Create a software that scans an e-book file and creates a database file which contains hard words contained in that e-book. So the software you make should recognize the hard words from any text file [like .pdf, .doc, .docx, .djvu, .epub, .lit, .pdb, .azw]. It should use two databases to do this job one containing a list of "hard words" and other "all words" in the english language.
So the software finds the words in the e-book file which are hard; where the hard words are those which are present in your "hard words" database and creates an output database file (likely to be .sql or .csv) of list of hard words.

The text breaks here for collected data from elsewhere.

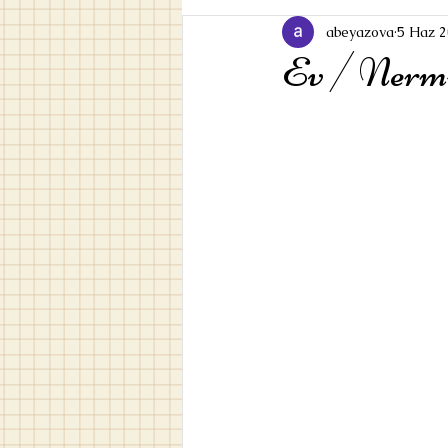
abeyazova
5 Haz 
Ev / Nermi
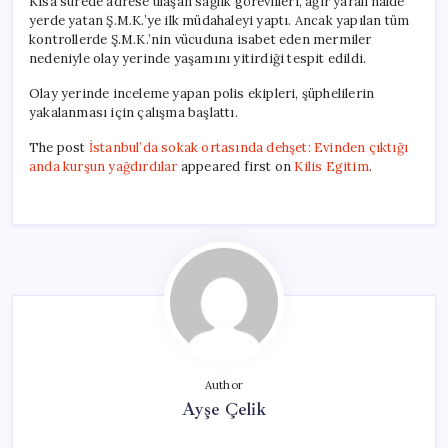
Kısa sürede adrese ulaşan sağlık görevlileri, ağır yaralı halde
yerde yatan Ş.M.K.’ye ilk müdahaleyi yaptı. Ancak yapılan tüm
kontrollerde Ş.M.K.’nin vücuduna isabet eden mermiler
nedeniyle olay yerinde yaşamını yitirdiği tespit edildi.
Olay yerinde inceleme yapan polis ekipleri, şüphelilerin
yakalanması için çalışma başlattı.
The post
İstanbul’da sokak ortasında dehşet: Evinden çıktığı
anda kurşun yağdırdılar
appeared first on
Kilis Egitim
.
Author
Ayşe Çelik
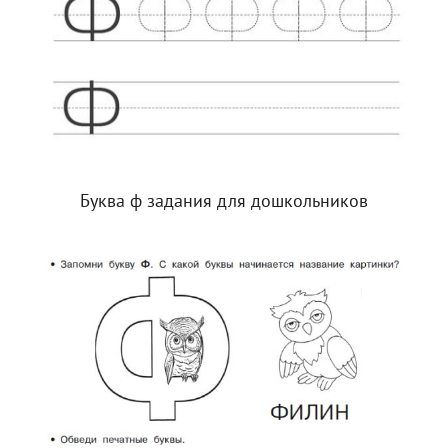
Буква ф задания для дошкольников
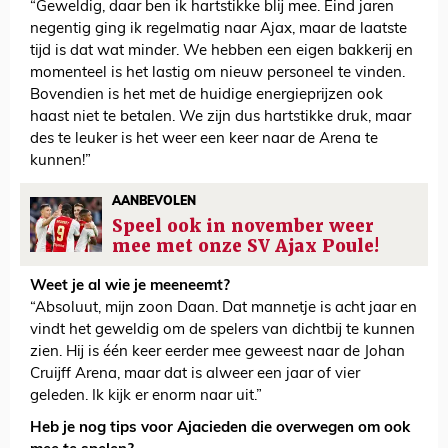
“Geweldig, daar ben ik hartstikke blij mee. Eind jaren
negentig ging ik regelmatig naar Ajax, maar de laatste
tijd is dat wat minder. We hebben een eigen bakkerij en
momenteel is het lastig om nieuw personeel te vinden.
Bovendien is het met de huidige energieprijzen ook
haast niet te betalen. We zijn dus hartstikke druk, maar
des te leuker is het weer een keer naar de Arena te
kunnen!”
AANBEVOLEN
Speel ook in november weer
mee met onze SV Ajax Poule!
Weet je al wie je meeneemt?
“Absoluut, mijn zoon Daan. Dat mannetje is acht jaar en
vindt het geweldig om de spelers van dichtbij te kunnen
zien. Hij is één keer eerder mee geweest naar de Johan
Cruijff Arena, maar dat is alweer een jaar of vier
geleden. Ik kijk er enorm naar uit.”
Heb je nog tips voor Ajacieden die overwegen om ook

Secondly the software should also be able to identify words which are not hard and also not present in the "all words" database of your software which we define to be new to the software. So the software should also create a second output file which are words which are new to the software as they are not present in the "all words" database.

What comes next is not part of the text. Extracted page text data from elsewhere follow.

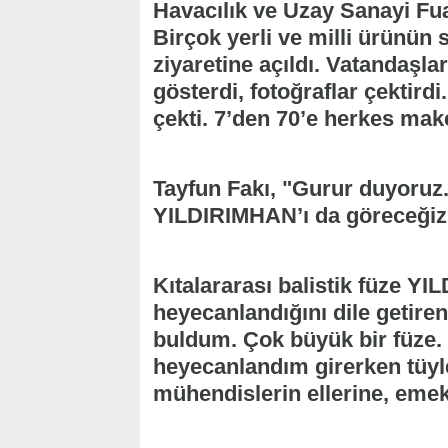
Havacılık ve Uzay Sanayi Fu
Birçok yerli ve milli ürünün 
ziyaretine açıldı. Vatandaşlar
gösterdi, fotoğraflar çektird
çekti. 7’den 70’e herkes make
Tayfun Fakı, "Gurur duyoruz.
YILDIRIMHAN’ı da göreceğiz 
Kıtalararası balistik füze Y
heyecanlandığını dile getire
buldum. Çok büyük bir füze.
heyecanlandım girerken tüyl
mühendislerin ellerine, emekl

Important features of the software:
Create your own database of hard words with headers 'word' and 'meaning.' You may create such database file from word-lists available over the internet like GRE top 8000 words or similar.
It should be able to create the two output database files in different sorting methods like alphabetical and the order in which they appear in the e-book file.
Output database will also contain two headers "name" and "meaning"
Databases used should be large enough to recognize maximum words though it should avoid redundancy.
Meanings can be synonyms but should be reliable and easy
Softwares should have the feature of adding new words to the database or replacing it with a new database file.
Software need not to be good at interface. More important is its functioning according to the parameters described.